Either for the premise of a catch-the-murderer game or because of the pervasiveness of plots and lore in which people mysteriously disappear, it was never a question about morality of killings, just about the how of it.
Our failed legislative debates about whether and how to limit, regulate, or ban assault-style weapons never seems to grasp the same morality high ground as the fervor over abortion decisions or the current mania about culture wars more generally about life choices. As humans, we long have accepted some notion about standing our ground with weapons that kill.
The proposed solutions from a gun-loving nation for school shootings all center around providing more guns, more lethality, whether in trained hands or not. We’ve seen the Supreme Court double down on rejecting laws that seek to regulate open carry of weapons to such a degree that various states think it okay for weapons to enter churches and bars or to restrict gun ownership for people with mental and emotional problems. We’re now expecting a court case about gun rights for those identified in domestic violence.
It’s all about the how. Maybe that is the only question we can still handle. Clearly, even that narrowed discussion is not easy or obvious.
The Biden Decision
Based on a strict military assessment, Biden found reason to share cluster munitions –which contain bomblets that can scatter across a wide area, often not exploding until later – with Ukraine, which says it needs ammunition.

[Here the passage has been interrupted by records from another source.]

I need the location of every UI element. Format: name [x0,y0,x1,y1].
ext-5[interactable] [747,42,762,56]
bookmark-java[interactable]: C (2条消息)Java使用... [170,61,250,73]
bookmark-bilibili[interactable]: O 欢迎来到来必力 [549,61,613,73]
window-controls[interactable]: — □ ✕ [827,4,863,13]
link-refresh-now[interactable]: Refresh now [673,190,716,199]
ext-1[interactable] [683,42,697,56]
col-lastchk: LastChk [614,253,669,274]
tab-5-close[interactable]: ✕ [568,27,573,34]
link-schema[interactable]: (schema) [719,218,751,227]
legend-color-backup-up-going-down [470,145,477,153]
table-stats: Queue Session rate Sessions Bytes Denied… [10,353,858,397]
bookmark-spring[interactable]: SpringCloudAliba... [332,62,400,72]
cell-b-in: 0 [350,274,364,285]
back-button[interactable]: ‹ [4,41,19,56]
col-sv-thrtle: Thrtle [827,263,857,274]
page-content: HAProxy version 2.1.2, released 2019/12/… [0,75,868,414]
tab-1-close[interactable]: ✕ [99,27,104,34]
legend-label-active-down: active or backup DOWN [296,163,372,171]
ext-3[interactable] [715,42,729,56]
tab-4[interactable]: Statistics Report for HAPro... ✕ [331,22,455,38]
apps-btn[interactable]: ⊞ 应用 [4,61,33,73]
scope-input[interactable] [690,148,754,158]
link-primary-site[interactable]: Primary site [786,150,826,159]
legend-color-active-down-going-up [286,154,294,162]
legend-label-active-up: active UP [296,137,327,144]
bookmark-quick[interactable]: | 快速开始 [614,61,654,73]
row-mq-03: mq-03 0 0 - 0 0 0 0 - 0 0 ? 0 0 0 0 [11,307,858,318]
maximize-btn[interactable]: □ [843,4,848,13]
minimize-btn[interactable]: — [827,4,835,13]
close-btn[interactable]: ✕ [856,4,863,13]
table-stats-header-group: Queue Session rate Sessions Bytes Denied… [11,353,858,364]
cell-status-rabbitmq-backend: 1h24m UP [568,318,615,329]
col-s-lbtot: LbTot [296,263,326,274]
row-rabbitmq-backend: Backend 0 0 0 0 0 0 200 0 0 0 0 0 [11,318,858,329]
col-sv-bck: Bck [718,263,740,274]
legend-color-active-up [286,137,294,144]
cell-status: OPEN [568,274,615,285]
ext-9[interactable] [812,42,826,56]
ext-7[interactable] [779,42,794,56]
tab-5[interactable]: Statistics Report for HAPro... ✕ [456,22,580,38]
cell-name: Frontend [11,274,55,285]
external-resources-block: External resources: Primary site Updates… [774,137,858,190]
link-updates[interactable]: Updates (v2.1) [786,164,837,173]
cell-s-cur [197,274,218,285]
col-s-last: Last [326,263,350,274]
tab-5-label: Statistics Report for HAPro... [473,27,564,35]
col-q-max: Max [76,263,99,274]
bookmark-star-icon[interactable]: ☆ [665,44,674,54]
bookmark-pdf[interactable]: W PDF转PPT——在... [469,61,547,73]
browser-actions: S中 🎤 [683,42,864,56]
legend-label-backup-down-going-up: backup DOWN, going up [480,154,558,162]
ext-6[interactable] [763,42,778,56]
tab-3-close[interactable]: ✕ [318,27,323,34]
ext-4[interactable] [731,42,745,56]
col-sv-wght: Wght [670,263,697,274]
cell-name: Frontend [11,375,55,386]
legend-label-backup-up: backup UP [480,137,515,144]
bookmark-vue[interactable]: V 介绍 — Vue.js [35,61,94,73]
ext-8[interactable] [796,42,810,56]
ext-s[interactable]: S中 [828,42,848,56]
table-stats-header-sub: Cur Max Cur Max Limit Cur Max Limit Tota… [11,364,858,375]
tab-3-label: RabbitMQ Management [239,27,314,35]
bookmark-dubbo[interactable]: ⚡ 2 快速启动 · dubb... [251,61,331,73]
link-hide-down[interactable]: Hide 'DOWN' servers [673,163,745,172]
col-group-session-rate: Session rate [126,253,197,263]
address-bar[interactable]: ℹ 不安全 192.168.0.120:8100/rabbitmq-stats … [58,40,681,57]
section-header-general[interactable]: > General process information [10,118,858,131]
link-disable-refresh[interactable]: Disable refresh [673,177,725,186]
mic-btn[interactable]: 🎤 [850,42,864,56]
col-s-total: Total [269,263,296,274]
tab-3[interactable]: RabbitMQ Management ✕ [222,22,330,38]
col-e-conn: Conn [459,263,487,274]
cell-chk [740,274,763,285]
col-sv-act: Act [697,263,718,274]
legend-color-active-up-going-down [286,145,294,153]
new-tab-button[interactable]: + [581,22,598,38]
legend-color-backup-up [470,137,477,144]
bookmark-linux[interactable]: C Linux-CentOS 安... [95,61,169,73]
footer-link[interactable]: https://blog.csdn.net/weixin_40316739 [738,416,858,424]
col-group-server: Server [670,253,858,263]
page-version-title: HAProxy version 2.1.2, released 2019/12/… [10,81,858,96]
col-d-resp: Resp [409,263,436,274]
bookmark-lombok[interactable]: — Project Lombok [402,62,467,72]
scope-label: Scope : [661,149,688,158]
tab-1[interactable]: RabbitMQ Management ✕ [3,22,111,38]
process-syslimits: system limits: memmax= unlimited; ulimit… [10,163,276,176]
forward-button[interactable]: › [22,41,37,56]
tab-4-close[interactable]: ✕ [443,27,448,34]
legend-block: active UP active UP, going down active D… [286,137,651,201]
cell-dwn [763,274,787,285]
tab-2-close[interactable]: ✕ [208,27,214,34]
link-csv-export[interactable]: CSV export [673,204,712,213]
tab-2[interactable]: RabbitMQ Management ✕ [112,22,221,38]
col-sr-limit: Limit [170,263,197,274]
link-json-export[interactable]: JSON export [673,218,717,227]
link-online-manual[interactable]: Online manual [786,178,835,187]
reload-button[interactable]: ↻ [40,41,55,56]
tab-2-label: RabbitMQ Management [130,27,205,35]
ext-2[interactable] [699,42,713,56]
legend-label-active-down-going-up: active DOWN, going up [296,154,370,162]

In turn, Ukraine vows to map its narrow usage of the weapons.
Experts apparently agree that deployed responsibly, cluster weapons can be an effective military tool against armored columns.
Still, these weapons have been the target for elimination by 123 countries, who say they are worried about the cost to civilians. Of course, civilians already are being targeted through artillery and air-launched bombs and missiles that Russia finds within the definition of usable weapons even as the other side accuses them of war crimes.
The U.S. provided cluster munitions to the Saudis to use against Yemen until 2016, when international criticism grew too loud. But the U.S. still holds out from joining an international ban on cluster bombs. even as it is the world’s biggest contributor towards efforts to remove land mines post-war in now-civilian areas.
The Biden administration’s earlier hesitancy was reportedly over the “optics” of selling cluster bombs and that it may introducing a wedge between the U.S. and other NATO countries over the weapon’s use. It was not because of legal concerns.
In The Conversation, a scholar of weaponry and war argues that providing Ukraine with cluster weapons could serve to destigmatize them and could encourage – or excuse – their use by other states that may be less responsible that Ukraine vows.
We’re left with contradictions galore: Terrorism is a universal evil because civilians die, nuclear weapons and thermobaric weapons are no-no’s because there is too much permanent damage, automatic weapons are an acceptable self-defense weapon. But strong government defense to pandemics and health risks, environmental dangers, or limits on construction in areas open to natural disaster are all too intrusive.
We’re not debating the right, duty, or morality of dealing death, just the methods involved. Interesting planet you have here.